*What is required*:
Using the data below, return word for word every line from the one holding "retomada do Perse." down to the one holding "Navigatie Bmw E46". Leave pictures out.

*Data for review*:
== Segment start ==

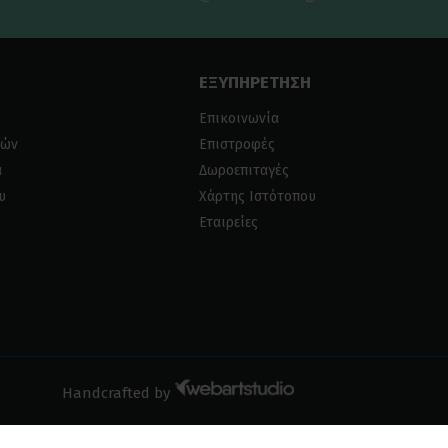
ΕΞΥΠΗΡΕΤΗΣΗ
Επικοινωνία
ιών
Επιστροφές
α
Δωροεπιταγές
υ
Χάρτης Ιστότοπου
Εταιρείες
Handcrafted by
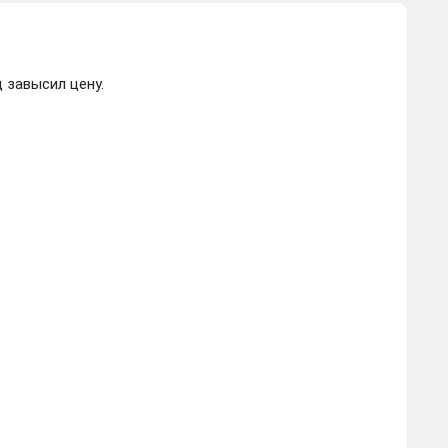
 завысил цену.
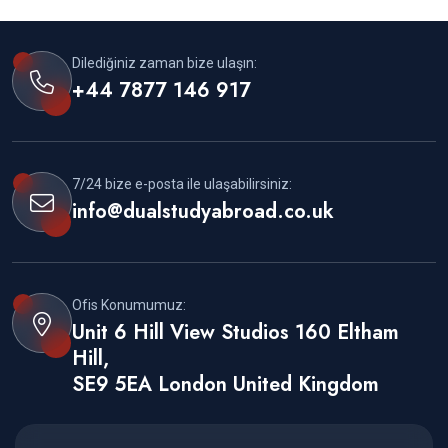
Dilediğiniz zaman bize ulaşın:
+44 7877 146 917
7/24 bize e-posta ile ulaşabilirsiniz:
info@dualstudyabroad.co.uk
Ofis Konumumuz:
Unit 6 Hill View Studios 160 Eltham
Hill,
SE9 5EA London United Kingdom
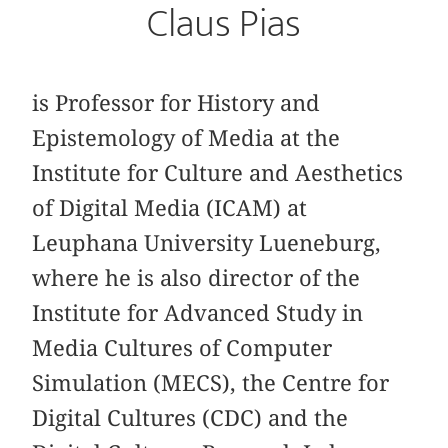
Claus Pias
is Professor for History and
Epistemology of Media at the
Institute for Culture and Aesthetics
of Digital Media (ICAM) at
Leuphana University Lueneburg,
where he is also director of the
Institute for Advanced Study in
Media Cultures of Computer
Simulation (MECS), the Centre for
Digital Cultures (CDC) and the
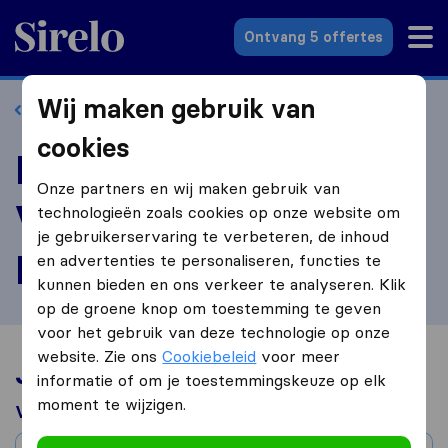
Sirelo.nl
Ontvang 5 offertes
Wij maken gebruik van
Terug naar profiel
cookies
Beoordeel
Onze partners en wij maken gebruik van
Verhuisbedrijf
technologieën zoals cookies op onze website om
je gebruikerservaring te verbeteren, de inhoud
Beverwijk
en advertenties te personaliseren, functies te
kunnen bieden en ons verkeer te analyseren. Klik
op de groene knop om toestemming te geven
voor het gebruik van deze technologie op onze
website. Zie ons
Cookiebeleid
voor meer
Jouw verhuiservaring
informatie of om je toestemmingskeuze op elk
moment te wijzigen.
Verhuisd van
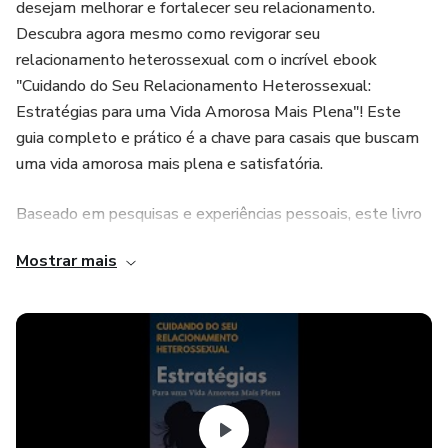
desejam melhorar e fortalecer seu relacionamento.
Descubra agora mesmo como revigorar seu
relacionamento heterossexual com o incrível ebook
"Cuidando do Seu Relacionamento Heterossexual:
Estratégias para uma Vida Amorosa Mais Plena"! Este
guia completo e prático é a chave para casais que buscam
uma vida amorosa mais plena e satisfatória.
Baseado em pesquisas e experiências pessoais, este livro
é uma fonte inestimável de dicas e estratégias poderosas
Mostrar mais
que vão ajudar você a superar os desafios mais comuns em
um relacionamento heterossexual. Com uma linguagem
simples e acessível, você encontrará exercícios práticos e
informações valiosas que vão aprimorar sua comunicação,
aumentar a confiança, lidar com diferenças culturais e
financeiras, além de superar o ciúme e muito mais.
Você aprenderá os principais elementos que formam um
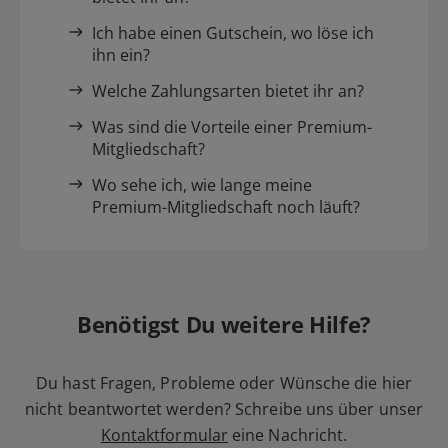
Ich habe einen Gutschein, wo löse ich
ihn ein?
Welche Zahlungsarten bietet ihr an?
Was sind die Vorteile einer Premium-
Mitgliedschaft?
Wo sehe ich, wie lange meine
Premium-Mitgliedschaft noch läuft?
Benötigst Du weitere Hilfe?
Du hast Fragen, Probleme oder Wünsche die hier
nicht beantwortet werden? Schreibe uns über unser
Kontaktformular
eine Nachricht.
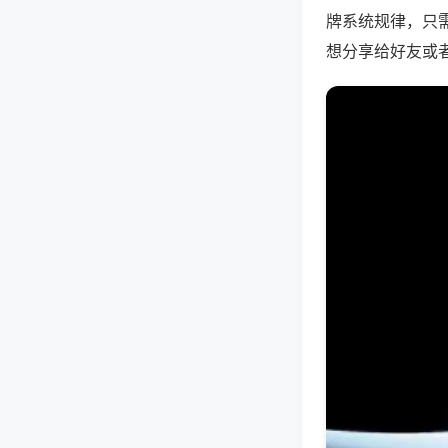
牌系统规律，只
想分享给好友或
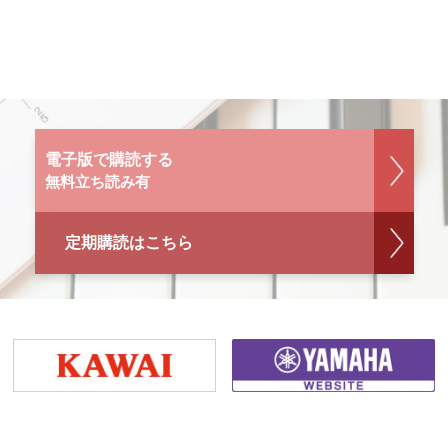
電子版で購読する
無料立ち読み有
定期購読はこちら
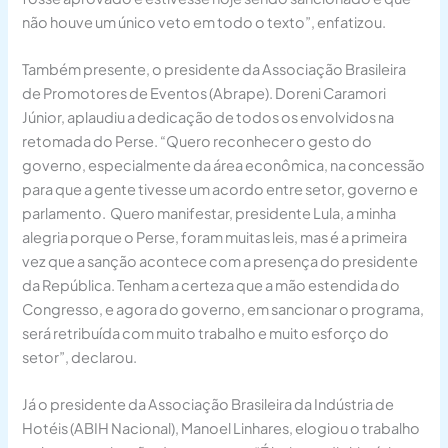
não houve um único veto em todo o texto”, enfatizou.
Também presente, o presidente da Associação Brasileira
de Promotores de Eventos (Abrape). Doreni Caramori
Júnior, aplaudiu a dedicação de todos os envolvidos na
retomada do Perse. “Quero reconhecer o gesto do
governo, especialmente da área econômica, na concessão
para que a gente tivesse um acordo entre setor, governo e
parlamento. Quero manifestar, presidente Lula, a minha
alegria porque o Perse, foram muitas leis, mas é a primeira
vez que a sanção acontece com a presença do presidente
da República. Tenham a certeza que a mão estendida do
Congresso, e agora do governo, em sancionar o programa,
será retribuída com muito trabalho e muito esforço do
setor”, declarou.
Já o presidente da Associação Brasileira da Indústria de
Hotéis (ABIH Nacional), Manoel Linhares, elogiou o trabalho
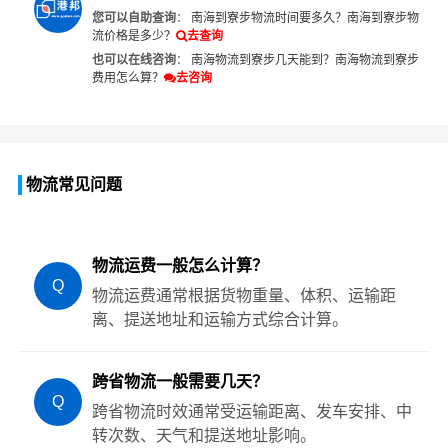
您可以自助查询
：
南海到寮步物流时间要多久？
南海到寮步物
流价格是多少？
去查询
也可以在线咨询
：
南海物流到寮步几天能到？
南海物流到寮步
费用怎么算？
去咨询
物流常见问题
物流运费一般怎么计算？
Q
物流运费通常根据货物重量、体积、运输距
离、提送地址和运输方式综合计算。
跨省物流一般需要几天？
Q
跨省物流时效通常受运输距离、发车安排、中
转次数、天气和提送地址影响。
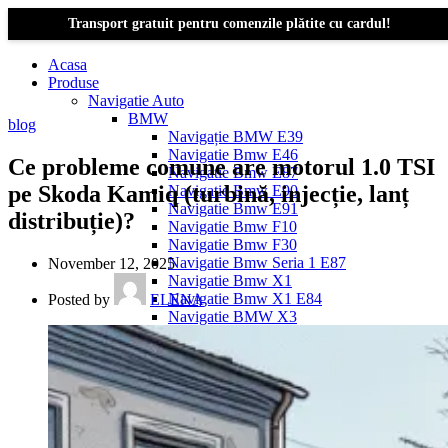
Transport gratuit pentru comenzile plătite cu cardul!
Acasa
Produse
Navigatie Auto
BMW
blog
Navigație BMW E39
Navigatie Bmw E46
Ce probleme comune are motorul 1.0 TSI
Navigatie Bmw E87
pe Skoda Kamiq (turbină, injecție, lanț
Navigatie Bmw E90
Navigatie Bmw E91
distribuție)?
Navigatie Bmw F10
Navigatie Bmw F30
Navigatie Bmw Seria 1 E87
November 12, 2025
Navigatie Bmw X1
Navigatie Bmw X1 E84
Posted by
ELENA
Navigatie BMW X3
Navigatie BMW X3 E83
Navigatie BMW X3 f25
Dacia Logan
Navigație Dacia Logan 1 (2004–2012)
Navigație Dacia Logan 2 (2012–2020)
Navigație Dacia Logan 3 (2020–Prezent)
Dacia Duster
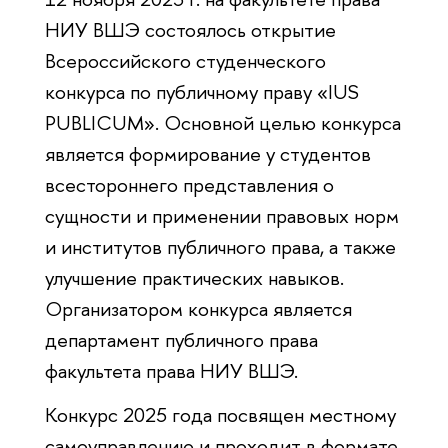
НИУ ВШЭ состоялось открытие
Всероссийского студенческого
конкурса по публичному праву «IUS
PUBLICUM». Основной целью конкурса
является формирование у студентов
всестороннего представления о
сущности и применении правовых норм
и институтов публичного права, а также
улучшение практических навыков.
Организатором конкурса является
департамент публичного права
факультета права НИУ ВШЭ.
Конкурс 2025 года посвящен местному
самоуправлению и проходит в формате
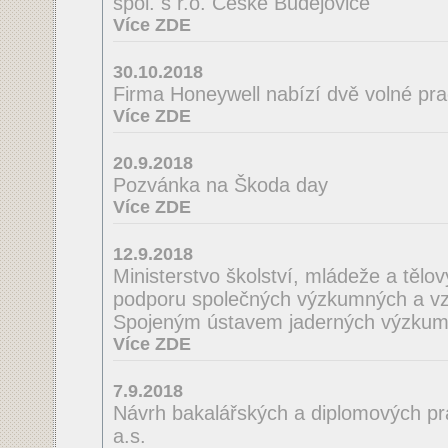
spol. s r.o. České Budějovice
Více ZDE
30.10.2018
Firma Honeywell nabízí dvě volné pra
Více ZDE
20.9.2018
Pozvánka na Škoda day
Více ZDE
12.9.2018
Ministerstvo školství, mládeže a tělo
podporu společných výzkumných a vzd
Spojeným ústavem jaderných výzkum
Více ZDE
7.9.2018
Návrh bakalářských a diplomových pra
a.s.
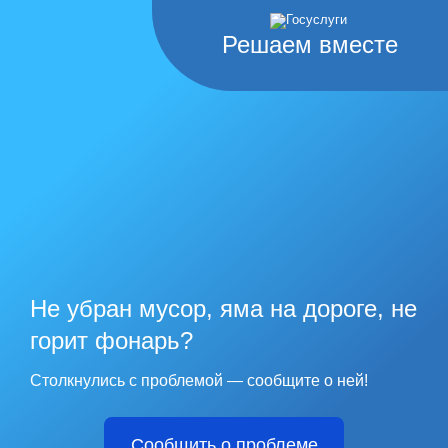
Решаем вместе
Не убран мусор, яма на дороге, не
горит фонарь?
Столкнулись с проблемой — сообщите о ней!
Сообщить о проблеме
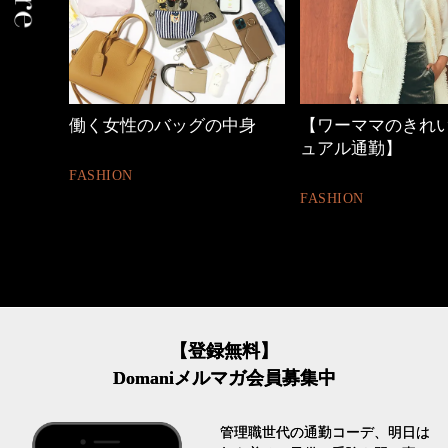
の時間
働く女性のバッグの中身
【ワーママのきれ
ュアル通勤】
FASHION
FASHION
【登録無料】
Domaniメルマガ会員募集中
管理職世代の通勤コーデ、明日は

== Segment end ==

*Reply*:
retomada do Perse. “Quero reconhecer o gesto do
governo, especialmente da área econômica, na concessão
para que a gente tivesse um acordo entre setor, governo e
parlamento. Quero manifestar, presidente Lula, a minha
alegria porque o Perse, foram muitas leis, mas é a primeira
vez que a sanção acontece com a presença do presidente
da República. Tenham a certeza que a mão estendida do
Congresso, e agora do governo, em sancionar o programa,
será retribuída com muito trabalho e muito esforço do
setor”, declarou.
Já o presidente da Associação Brasileira da Indústria de
Hotéis (ABIH Nacional), Manoel Linhares, elogiou o trabalho
您可以自助查询
：
南海到寮步物流时间要多久？
南海到寮步物
流价格是多少？
去查询
也可以在线咨询
：
南海物流到寮步几天能到？
南海物流到寮步
费用怎么算？
去咨询
物流常见问题
物流运费一般怎么计算？
Q
物流运费通常根据货物重量、体积、运输距
离、提送地址和运输方式综合计算。
跨省物流一般需要几天？
Q
跨省物流时效通常受运输距离、发车安排、中
转次数、天气和提送地址影响。
Transport gratuit pentru comenzile plătite cu cardul!
Acasa
Produse
Navigatie Auto
BMW
blog
Navigație BMW E39
Navigatie Bmw E46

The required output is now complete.